HELENA – City officials, family friends and representatives from surrounding municipalities and their departments attended a retirement party for Helena Fire Chief Peter Valenti on Wednesday, Sept. 27.

Valenti, who is retiring from fire service after a career spanning nearly 40 years, first began with the Helena Fire Department as a volunteer in August 1985. After receiving his paramedic license from UAB’s EMT school in 1988, he became the third person employed by the city’s fire department, a number which included Chief Garry Penhale.

“Chief Penhale took a chance on me in January 1989 and thus began my long career,” Valenti said. “When I started, we worked Monday through Friday, eight hours a day and ran eight to 10 calls a month, all out of one fire station.”

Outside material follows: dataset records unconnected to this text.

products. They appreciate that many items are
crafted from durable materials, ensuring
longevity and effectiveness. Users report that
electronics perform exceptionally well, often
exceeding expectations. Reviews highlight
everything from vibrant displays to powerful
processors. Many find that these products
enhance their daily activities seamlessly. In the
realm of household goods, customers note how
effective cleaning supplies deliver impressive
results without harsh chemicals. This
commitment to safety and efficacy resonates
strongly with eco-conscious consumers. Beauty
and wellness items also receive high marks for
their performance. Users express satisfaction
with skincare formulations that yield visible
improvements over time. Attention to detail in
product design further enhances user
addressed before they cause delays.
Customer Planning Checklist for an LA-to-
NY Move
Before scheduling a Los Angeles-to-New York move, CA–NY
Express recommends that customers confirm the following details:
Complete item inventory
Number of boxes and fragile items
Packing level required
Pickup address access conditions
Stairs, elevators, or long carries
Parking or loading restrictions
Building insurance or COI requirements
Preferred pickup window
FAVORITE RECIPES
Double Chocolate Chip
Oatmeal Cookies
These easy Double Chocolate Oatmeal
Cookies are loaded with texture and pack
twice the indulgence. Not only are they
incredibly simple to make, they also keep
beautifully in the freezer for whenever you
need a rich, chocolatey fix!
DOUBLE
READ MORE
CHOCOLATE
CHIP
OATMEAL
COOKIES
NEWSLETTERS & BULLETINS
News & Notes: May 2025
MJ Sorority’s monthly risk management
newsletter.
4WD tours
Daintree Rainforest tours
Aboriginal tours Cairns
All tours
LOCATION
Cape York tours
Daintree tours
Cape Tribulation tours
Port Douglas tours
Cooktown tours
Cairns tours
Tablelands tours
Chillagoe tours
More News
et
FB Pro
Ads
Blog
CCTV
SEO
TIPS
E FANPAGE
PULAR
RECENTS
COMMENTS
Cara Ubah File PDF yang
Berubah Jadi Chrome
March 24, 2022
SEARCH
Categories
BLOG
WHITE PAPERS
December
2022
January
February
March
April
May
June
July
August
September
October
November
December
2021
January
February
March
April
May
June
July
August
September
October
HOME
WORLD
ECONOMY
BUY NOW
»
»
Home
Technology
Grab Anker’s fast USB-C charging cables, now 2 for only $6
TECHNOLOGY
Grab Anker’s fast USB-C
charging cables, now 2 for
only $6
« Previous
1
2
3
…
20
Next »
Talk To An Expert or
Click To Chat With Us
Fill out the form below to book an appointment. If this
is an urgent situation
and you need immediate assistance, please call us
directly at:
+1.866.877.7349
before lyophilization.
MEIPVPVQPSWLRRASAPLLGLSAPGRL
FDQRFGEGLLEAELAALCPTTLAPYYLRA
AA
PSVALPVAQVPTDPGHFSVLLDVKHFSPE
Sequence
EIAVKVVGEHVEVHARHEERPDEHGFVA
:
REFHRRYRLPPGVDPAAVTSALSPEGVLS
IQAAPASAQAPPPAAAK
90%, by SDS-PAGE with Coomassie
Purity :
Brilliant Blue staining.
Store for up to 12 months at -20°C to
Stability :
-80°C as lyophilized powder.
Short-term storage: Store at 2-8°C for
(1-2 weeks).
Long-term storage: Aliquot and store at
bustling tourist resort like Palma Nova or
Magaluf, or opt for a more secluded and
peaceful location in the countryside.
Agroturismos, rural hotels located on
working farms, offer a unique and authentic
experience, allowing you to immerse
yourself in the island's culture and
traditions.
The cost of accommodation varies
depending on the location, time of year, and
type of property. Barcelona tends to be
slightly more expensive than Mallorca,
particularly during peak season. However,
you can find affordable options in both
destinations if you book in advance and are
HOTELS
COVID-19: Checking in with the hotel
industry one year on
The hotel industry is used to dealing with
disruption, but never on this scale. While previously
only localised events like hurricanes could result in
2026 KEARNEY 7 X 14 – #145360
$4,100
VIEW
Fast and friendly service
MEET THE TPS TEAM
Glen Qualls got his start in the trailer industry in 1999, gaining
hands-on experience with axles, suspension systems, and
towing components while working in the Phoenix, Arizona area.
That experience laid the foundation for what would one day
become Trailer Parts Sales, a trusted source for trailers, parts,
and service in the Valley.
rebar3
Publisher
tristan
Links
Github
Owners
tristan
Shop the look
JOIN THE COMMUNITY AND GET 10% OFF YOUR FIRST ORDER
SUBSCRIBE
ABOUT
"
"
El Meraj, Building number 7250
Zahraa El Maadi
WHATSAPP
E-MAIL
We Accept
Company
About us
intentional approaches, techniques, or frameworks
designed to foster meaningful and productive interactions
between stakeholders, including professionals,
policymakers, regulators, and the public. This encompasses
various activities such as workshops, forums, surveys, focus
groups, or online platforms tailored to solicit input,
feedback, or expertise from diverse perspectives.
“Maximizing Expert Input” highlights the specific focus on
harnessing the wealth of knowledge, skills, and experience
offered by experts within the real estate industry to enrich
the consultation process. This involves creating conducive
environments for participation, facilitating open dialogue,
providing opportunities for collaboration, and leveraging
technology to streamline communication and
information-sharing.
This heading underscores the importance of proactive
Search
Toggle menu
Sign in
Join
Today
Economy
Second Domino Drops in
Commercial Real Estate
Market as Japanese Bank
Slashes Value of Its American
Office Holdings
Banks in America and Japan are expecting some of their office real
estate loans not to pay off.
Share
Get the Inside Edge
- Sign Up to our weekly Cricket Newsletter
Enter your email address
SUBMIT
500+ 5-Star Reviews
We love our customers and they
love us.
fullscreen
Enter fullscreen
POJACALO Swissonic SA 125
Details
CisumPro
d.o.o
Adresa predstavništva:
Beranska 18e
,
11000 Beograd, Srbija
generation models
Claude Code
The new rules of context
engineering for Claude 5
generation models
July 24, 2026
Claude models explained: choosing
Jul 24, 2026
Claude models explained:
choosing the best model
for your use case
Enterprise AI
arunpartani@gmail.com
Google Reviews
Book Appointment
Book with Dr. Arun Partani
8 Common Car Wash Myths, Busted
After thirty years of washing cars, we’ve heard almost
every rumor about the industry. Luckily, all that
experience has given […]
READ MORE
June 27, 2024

Valenti himself notes that those numbers have changed dramatically over his time with the fire department. Now the department includes three fire stations that are all manned with three personnel at any given moment operating under 24-hour shifts.

Valenti worked 24-hour shifts for roughly 17 years with the Helena Fire Department before being promoted to chief in 2005. Preceding that position, he was appointed as Helena’s first fire marshal, the first lieutenant and the first captain for the department over the course of those years.

“I have had a role, small to big, in the growth of HFD and Shelby County fire services in general,” he said. “I have served on several committees for Shelby County fire services, including the training center development and construction. I have also served as the vice-chair, and the chairperson, for the Shelby County Fire Chiefs and EMS Association and was the founding President of the Helena Firefighters Association.”

While he wishes to thank past and current city administrations, along with all past and current HFD firefighters, officers and other local fire and EMS agencies for their “advice, assistance, mentorship, support and friendship,” over the decades, it was members from these very groups that gathered to instead thank Valenti himself for these very same qualities at the party held in his honor.

“Pete Valenti is the epitome of what the Helena Fire Department is,” said Brian Puckett, mayor of Helena. “He has given his life, his heart and his soul to this city and the department. I am glad that everyone is here to celebrate Pete.”

Moving forward, Valenti doesn’t claim to have any grand plans other than enjoying life and taking a much needed break from work. His family is readying to welcome another grandchild, with his daughter currently pregnant with her second child.

“(She) has already advised me of how helpful I could be assisting her,” Valenti said. “My son owns a fishing charter, in Orange Beach, and offered me a job as his deckhand, I politely declined. I’ve been fishing with him, I have seen how hard they work.”

He does anticipate that he will use the coming years to travel. Although he doesn’t have anywhere specific in mind at the current time, Valenti says he would like to do more of it, even if it is just locally, while he is young enough to enjoy it.

“Between travel and family, I believe my life may be busier than when I was working,” Valenti said.

Valenti ceremoniously passed the torch to his successor in the department, Fire Chief Chris Miller, during a swearing-in ceremony held at a regularly scheduled City Council session on Monday, Sept. 25. His retirement was effective Oct. 1.